The 70-200 f2.8 II is a fantastic sports lens, and is the way to go if you can afford it, and will only have 1 camera. It's also a great lens in general for almost any type of photography.

Soccer involves similar distances to American football, but play tends to move over the field much faster. There is no one lens that will cover it all, and no one place to stand to cover it all. 

I shoot sports professionally (maybe semiprofessionally) including soccer and football, and I use a 400mm f2.8 IS, and the 70-200 f2.8 IS II, on 2 separate bodies. For shooting the actual game play, I will alternate between the 2. When the game stops, I will trade the 400 for something wide and shoot the player / fans / stadium with that and the 70-200.

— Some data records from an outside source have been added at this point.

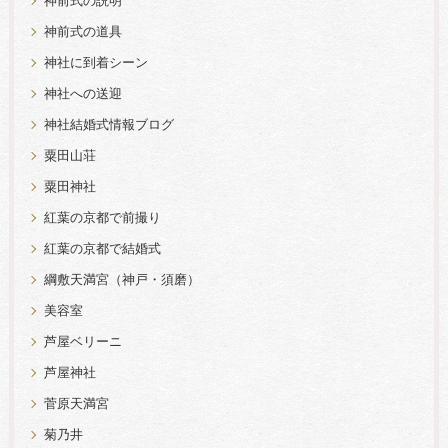
神前式の説明
神前式の道具
神社に到着シーン
神社への送迎
神社結婚式情報ブログ
粟田山荘
粟田神社
紅葉の京都で前撮り
紅葉の京都で結婚式
綱敷天満宮（神戸・須磨）
美容室
芦屋ベリーニ
芦屋神社
菅原天満宮
菊乃井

I would not recommend the 100-400 because it does not focus as fast, or as well. In my opinion is a great wildlife lens, not a sports lens) Also in a night game, the f2.8 is critical. The 70-200 f2.8 IS II works great with Canon extenders, I'd go that way for more reach. And possibly add a 7D to your kit if you want to add a 2nd body.

All that said, don't feel like you have to buy V II or this lens, or the 300/400 2.8 (when you are ready for that) Version I of these lenses or even the non-IS versions are great lenses assuming you can get a used one in decent shape. I bought my 400 used for $4500, and the $8500 saved vs a new vII goes long way toward other equipment. It's nice to have the latest and greatest, but it's better to show off your awsome photos than your new shinny lens.




C28F0143 by RexPhoto91, on Flickr




REX_5990 by RexPhoto91, on Flickr




Untitled by RexPhoto91, on Flickr


----------



## bdunbar79 (Jan 2, 2013)

Agreed. I use the 300 f/2.8 and 400 f/2.8. But money is a problem obviously with those, lol! So on crop body, 70-200 is more than sufficient.


----------